Homemade baby food how-tos


Homemade baby food how-tos

Texture and consistency


Your baby food should change as your baby grows. To make baby food that's right for their milestone right now, stick to the consistencies below.


  • Supported Sitter - Smooth, thin single texture
  • Sitter - Thick, coarse single texture
  • Crawler - Diced, soft pieces or thick puree with lumps



Making safety your first priority


Babies are at a higher risk of food-borne illnesses because their immune system are not fully developed. Follow the tips below to help ensure your homemade baby food is prepared safely.


  • Thoroughly wash hands and equipment before getting started.
  • Wash foods well before you begin chopping, even those you plan to peel.
  • Use different cutting boards for your meat, poultry, fish and non-meat foods, like fruits and vegetables. Wash knives well between cutting different foods.
  • Make sure your refrigerator is set below 40⁰ F and that meats are stored in the coldest part.
  • Cook all foods to the correct internal temperature. Minimum cooking temperatures: red meat = 160⁰ F, poultry = 165⁰ F, pork and fish = 145⁰ F



Foods to avoid making at home


The American Academy of Pediatrics recommends to only feed commercial preparations of the following baby foods in early infancy: spinach, beets, green beans, squash and carrots. These foods may be high in nitrates, a chemical that can cause a low blood count (anemia) in young babies. Levels of nitrates are tested in commercially prepared baby foods.


Additionally, the following foods should never be fed to your baby or used in homemade baby foods, since they increase the risk of food-borne illness.


  • Unpasteurized dairy foods, like raw milk and many soft cheeses
  • Honey
  • Home-canned foods
  • Food from cans that are dented, rusted, damaged, out-of-date or missing a label



Tips for preparing homemade baby food


  • Choose fresh foods first, though frozen and canned foods work as well.
  • Prepare foods without salt, sugar or seasoning.
  • Stick with single-ingredient foods in the beginning.
  • Use a blender, food processor or food mill, following manufacturer’s directions, to puree your baby’s first foods. Machines that both steam and puree are also an option.
  • Remember to match the consistency and texture with his developmental stage.

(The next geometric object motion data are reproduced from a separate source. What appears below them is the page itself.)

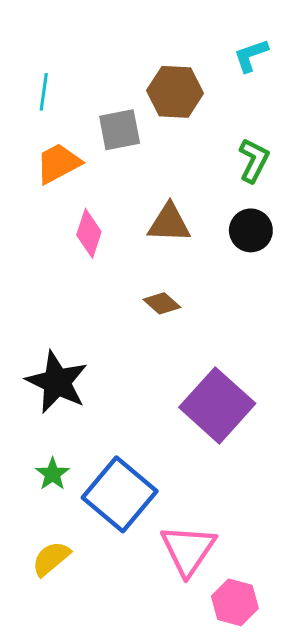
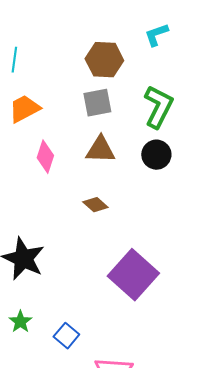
gray square: (120, 130) -> (97, 103), moved
green L-shape: (254, 160) -> (158, 107), size x1.4
blue square: (120, 494) -> (66, 336), size x0.5

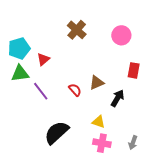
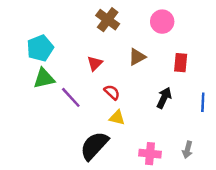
red triangle: (43, 59) -> (95, 63), moved
brown triangle: (97, 83) -> (137, 57), moved
yellow triangle: (99, 122) -> (117, 118), moved

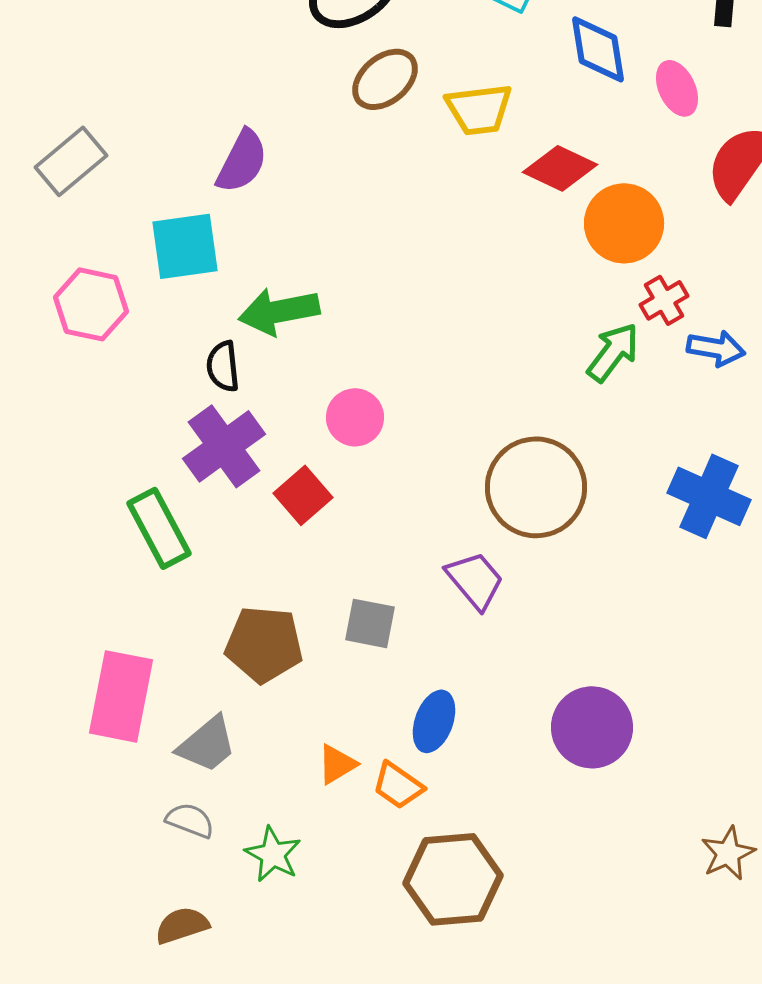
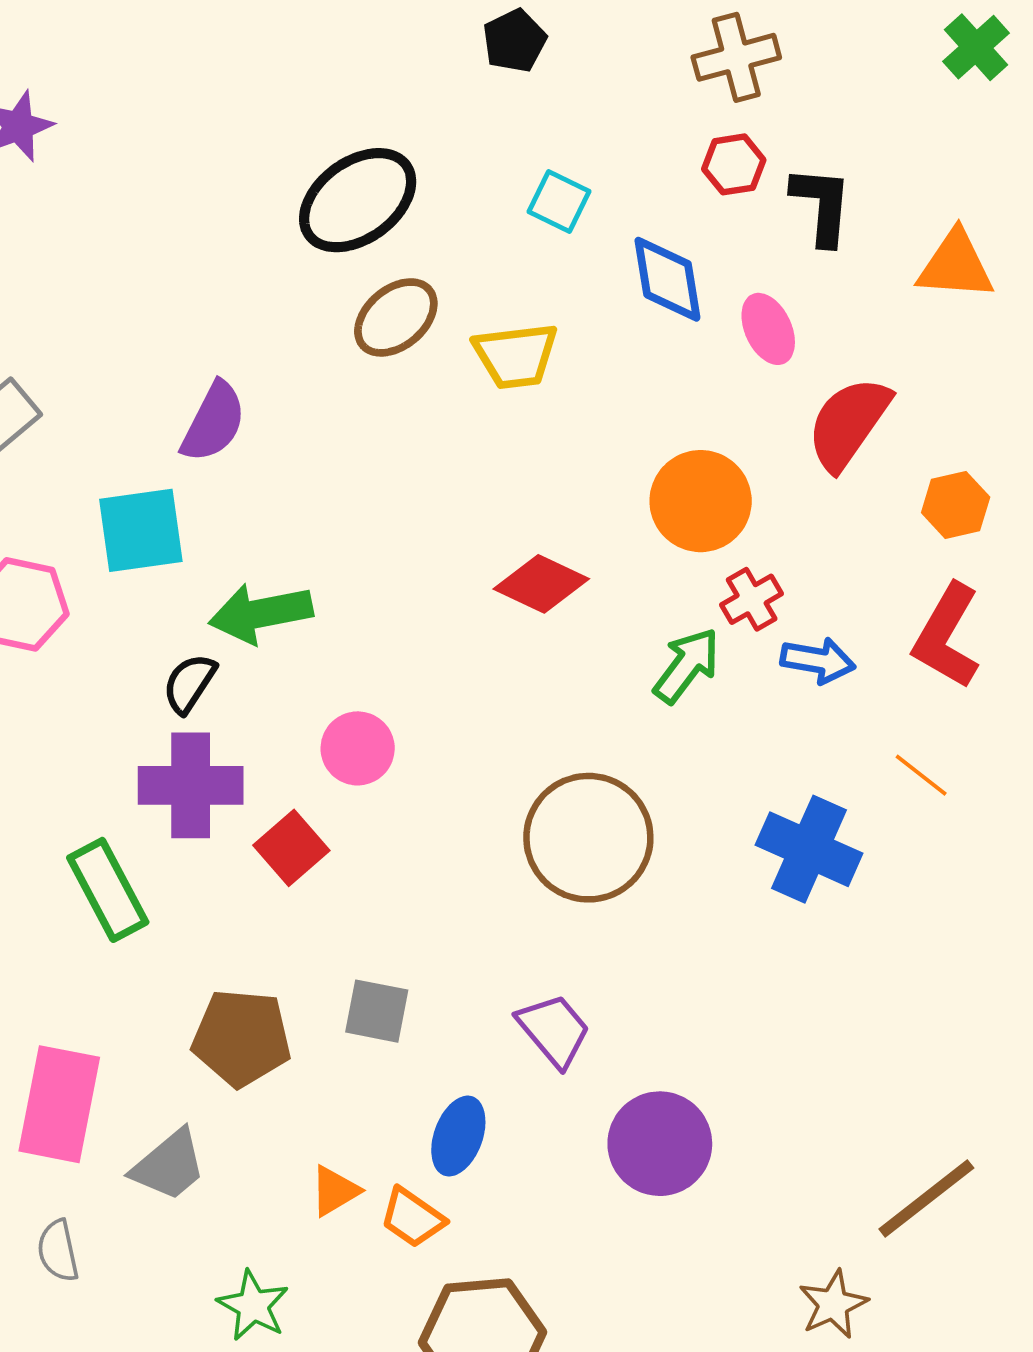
red diamond: (560, 168) -> (541, 584), moved
black semicircle: (223, 366) -> (189, 683), turned 39
purple cross: (224, 446) -> (191, 785), turned 36
purple trapezoid: (475, 580) -> (554, 1030), moved
gray semicircle: (190, 820) -> (58, 1251), moved, turned -123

Storing your homemade baby food


  • Always throw out any left-over, uneaten food from your baby’s dish.
  • Once cooked, baby food should be refrigerated within two hours (or one hour if the outside temperature is > 90⁰ F).
  • Prepared, homemade baby food can be stored in the refrigerator for 24 hours for meat, poultry, fish, and eggs and 48 hours for fruits and vegetables. It can then be frozen for up to one month.
  • Thaw frozen baby foods in the refrigerator or microwave (be careful and watch for hot spots). Never leave food to thaw at room temperature or sitting in water.